C’est ainsi que, dans une lettre adressée en 1941 à son collègue de l’université de Bonn Ernst Langlotz (1895-1978), Möbius mentionne avec fierté un cadeau que Sambon lui aurait fait : « Pensez donc, ce bon vieux Sambon m’a offert pour Cassel la charmante statuette en marbre d’Aphrodite accoudée. Je vais plutôt l’emporter à Würzburg. En échange de quoi j’ai pu fournir à sa belle-fille un laissez-passer pour Pau, ce qui est aujourd’hui assez difficile à obtenir6. » Ce que Möbius présente ici comme un échange de faveurs apparaît sous un tout autre jour si l’on considère les déclarations faites par Sambon lui-même après la guerre et les conditions qui étaient celles de l’Occupation. Möbius acquit chez Sambon d’autres objets encore, parmi lesquels le fragment de tête d’une statuette de satyre en basalte vert foncé (N° inventaire : Br 795) pour la somme de 2 300 F, et une statuette hellénistique en bronze, qui, avant même la fin de l’Occupation, fut acheminée à Berlin sans doute pour y être restaurée, et y resta pendant presque 60 ans après la partition de l’Allemagne. Cette statuette a été restituée en 2000 au Museumlandschaft Hessen Kassel7.
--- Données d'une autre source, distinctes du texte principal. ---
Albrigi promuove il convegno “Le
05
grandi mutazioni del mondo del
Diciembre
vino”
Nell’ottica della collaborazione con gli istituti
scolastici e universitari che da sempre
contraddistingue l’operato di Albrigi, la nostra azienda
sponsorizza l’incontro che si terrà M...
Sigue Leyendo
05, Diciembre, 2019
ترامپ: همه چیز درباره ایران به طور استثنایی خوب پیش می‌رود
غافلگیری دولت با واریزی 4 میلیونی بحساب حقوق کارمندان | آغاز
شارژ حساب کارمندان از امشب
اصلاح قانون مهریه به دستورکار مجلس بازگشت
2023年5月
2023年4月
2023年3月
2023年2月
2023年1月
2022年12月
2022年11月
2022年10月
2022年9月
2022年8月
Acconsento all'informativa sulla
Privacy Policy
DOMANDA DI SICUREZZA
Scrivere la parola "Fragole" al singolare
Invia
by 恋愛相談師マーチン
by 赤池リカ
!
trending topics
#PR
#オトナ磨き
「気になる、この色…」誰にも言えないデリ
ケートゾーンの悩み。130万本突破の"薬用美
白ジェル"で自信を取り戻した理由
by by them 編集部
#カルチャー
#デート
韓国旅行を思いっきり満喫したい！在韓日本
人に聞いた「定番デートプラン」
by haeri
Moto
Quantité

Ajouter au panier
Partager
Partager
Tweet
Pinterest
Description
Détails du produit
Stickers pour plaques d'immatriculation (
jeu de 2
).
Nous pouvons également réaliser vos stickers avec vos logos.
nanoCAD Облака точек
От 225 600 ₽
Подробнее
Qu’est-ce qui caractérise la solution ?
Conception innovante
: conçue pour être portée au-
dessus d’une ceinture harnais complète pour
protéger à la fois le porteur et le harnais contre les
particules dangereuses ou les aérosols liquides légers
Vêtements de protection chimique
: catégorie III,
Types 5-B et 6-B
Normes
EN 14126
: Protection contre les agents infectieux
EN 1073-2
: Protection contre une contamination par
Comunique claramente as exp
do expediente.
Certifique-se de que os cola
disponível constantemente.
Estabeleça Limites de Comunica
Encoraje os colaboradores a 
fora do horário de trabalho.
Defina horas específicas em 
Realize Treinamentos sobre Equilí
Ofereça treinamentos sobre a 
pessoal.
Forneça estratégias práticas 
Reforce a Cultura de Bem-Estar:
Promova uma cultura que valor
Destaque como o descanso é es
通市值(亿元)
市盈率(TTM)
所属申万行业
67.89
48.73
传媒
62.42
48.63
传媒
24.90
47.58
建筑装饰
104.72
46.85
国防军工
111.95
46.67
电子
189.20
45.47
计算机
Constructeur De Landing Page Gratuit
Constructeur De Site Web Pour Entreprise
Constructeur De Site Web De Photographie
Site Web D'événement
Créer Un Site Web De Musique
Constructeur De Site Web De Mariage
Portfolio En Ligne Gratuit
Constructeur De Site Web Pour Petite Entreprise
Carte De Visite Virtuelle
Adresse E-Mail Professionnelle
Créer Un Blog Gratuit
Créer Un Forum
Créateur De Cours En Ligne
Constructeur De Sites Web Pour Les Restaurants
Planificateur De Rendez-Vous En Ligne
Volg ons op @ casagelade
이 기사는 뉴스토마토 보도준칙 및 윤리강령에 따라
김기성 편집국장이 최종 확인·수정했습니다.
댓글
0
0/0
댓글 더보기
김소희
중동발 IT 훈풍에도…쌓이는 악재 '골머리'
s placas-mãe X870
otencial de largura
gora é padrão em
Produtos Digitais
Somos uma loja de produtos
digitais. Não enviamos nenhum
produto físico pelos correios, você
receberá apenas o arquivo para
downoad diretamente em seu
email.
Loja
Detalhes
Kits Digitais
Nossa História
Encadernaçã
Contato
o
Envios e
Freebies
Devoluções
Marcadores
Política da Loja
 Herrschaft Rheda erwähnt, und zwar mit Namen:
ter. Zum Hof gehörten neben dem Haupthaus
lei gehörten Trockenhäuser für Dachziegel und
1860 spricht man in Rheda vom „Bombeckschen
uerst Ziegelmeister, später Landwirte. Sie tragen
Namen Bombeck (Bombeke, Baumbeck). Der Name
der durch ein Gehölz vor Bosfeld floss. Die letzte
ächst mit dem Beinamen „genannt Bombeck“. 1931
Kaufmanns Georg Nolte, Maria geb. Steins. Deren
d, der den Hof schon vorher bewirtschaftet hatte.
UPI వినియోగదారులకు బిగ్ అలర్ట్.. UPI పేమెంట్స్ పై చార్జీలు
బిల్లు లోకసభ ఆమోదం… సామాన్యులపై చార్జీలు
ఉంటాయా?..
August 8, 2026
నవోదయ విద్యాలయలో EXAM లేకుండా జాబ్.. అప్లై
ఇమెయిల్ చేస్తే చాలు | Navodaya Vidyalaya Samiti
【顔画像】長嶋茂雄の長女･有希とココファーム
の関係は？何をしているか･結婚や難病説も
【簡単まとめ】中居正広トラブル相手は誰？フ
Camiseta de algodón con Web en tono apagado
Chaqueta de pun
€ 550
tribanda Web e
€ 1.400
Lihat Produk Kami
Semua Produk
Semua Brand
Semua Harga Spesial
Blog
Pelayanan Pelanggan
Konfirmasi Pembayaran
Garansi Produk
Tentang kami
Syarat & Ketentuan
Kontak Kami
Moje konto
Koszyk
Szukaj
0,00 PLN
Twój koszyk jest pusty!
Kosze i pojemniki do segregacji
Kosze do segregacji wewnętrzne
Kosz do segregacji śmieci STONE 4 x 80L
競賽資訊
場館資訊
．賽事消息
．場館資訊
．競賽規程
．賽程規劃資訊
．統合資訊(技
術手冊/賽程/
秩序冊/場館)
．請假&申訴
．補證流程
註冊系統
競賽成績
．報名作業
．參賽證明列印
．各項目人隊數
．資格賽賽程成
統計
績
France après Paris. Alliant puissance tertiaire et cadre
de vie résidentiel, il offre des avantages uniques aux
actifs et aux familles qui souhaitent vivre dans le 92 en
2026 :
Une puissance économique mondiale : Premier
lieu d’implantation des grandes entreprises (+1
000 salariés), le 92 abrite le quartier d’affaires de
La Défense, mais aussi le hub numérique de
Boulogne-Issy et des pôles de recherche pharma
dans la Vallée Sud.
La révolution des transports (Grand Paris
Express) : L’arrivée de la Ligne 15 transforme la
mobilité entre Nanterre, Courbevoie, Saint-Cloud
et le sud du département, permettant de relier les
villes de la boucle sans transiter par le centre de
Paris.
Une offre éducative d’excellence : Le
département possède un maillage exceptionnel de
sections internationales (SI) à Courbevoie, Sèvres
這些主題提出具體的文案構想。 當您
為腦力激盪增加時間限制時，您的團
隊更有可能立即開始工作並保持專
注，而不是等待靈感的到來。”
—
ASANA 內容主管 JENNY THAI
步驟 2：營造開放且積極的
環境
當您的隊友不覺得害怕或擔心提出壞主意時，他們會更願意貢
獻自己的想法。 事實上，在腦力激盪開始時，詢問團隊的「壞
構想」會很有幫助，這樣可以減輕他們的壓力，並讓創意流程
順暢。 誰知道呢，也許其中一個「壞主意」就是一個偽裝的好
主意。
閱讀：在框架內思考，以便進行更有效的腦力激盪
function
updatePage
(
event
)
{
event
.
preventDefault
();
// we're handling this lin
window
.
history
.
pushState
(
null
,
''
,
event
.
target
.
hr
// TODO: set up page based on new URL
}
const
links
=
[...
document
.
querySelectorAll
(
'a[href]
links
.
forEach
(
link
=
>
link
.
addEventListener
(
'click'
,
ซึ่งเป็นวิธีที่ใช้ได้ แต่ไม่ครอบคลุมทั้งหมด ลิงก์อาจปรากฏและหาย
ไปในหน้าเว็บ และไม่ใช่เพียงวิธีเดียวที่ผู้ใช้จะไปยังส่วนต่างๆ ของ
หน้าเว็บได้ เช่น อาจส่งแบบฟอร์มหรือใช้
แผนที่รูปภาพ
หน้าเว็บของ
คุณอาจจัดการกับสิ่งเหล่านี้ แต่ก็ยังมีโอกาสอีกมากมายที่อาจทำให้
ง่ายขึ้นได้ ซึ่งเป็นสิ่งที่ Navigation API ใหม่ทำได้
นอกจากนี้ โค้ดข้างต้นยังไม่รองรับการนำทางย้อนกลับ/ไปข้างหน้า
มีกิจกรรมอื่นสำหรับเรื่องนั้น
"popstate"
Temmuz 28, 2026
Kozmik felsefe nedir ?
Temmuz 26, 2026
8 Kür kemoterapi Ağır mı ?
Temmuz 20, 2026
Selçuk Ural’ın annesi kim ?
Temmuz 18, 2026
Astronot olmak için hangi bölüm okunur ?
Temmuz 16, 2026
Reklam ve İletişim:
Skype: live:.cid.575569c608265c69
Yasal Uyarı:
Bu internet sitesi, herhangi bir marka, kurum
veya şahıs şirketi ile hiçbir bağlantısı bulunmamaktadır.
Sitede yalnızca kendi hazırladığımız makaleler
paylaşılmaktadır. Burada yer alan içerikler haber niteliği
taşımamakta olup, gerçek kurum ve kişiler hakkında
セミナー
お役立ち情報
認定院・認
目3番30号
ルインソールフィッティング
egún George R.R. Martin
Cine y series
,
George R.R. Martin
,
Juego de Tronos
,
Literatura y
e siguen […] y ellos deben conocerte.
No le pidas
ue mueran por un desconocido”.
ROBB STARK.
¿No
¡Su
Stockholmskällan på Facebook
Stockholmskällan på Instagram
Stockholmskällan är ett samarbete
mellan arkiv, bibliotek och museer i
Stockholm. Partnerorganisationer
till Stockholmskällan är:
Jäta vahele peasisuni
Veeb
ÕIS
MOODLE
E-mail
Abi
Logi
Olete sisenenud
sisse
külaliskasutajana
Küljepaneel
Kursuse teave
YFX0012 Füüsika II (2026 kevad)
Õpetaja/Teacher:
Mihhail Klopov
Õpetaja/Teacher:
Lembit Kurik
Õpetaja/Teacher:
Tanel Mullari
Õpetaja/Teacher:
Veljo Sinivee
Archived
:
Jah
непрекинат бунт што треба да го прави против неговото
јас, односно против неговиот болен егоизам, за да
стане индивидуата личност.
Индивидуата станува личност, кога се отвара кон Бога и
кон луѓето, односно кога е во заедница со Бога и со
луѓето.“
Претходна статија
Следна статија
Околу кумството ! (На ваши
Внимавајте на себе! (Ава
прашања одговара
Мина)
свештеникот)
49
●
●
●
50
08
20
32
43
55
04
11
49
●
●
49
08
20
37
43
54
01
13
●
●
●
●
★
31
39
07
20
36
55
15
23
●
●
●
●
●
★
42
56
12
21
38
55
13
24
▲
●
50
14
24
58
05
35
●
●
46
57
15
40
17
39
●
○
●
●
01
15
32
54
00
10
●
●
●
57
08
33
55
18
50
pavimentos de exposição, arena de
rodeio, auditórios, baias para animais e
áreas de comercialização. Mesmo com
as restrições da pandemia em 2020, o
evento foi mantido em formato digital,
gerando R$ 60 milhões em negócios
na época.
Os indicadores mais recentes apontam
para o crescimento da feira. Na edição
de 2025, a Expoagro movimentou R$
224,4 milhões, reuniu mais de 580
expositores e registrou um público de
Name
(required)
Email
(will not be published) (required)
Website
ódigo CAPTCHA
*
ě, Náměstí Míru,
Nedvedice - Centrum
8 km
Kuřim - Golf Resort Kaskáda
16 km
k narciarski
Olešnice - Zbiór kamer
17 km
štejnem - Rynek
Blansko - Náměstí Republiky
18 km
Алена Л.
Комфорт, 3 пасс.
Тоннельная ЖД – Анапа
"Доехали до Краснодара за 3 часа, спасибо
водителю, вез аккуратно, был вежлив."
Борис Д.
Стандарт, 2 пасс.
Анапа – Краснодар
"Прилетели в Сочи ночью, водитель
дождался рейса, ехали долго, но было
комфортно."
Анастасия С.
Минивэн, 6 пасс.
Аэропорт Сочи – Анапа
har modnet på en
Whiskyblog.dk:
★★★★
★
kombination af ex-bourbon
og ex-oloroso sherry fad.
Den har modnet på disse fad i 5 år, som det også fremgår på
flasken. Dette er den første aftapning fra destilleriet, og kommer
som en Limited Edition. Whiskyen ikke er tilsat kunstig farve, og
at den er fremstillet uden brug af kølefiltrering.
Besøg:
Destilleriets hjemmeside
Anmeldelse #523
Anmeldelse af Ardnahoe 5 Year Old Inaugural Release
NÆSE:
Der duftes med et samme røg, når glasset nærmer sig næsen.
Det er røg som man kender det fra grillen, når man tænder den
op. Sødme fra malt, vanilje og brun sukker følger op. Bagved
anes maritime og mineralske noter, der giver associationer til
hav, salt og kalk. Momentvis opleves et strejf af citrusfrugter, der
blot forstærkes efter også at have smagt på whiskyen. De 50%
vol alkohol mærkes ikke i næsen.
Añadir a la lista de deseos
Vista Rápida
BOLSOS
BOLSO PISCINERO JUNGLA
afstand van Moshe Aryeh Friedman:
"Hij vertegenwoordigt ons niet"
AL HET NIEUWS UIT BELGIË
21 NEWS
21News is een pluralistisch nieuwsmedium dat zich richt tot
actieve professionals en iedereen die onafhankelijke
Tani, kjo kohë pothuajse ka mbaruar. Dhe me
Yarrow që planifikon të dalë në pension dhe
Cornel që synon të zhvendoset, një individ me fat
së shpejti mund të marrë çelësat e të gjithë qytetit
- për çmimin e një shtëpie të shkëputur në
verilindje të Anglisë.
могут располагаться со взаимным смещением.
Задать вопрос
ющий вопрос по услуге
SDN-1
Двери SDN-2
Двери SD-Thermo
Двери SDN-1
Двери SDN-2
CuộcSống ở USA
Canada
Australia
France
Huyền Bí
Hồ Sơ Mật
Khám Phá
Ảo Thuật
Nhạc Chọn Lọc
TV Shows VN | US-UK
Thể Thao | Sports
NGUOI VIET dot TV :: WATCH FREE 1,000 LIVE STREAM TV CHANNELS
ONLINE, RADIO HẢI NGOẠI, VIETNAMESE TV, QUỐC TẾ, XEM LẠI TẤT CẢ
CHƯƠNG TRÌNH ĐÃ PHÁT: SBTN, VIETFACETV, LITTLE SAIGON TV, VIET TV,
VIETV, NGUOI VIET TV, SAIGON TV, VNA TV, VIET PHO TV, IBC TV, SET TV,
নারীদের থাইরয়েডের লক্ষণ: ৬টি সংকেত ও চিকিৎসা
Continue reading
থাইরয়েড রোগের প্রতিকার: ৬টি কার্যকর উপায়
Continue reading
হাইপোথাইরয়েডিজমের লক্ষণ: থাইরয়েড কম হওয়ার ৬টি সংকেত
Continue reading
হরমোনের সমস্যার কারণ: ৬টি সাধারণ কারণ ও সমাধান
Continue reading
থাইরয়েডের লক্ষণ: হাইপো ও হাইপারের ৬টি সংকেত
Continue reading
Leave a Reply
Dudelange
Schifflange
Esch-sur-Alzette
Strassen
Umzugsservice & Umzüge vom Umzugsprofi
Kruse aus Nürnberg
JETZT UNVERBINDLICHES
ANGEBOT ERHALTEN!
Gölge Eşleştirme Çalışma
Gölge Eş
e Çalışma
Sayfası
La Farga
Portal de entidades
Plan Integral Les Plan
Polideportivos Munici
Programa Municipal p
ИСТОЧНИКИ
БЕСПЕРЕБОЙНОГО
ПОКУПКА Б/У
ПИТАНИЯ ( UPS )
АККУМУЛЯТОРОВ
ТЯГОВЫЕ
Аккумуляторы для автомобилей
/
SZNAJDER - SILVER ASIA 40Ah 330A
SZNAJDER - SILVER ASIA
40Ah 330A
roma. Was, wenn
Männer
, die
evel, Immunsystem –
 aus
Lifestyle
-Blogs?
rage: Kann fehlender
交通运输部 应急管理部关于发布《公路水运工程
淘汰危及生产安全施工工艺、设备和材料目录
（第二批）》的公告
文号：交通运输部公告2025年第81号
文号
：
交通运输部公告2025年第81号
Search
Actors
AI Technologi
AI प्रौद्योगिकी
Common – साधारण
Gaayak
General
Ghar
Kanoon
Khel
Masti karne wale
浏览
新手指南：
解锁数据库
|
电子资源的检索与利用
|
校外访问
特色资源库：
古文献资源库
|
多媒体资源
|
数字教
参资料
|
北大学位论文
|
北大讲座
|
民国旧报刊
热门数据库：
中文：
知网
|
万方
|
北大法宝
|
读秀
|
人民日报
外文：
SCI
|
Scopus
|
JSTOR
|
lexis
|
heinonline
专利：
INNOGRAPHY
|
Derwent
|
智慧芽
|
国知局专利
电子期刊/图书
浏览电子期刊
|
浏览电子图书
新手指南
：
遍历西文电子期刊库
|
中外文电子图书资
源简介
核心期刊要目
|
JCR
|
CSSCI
À la différence de nombre de ses collègues, Sambon, dans les enquêtes menées après-guerre pour soupçon de collaboration, dresse la liste détaillée de toutes ses ventes. Il en ressort qu’entre novembre 1940 et juillet 1943, il a vendu des objets à des Allemands pour une valeur totale d’environ 1 150 000 F8. Sambon affirme dans le même temps n’avoir acheté aucun nouvel objet après 1939, et n’avoir vendu uniquement des pièces qu’il possédait déjà avant l’Occupation9. Outre Roeder, dont les acquisitions pour le département des antiquités égyptiennes représentent la moitié du chiffre d’affaires de Sambon, Möbius, Haberstock, le directeur des musées de la ville d’Aix-la-Chapelle Felix Kuetgens10 et le marchand d’art Joseph Mühlmann comptaient également parmi ses clients pendant l’Occupation. À la faveur de restitutions réalisées après la guerre, quelques-unes des œuvres vendues par Sambon ont regagné les musées nationaux français et été inscrites à l’inventaire des MNR. Parmi elles, Le Muletier, tableau peint en 1710 par Alessandro Magnasco (MNR 372), que Mühlmann avait acquis en 1941, originellement pour le musée de Hitler à Linz, et qui est aujourd’hui conservé au Louvre11.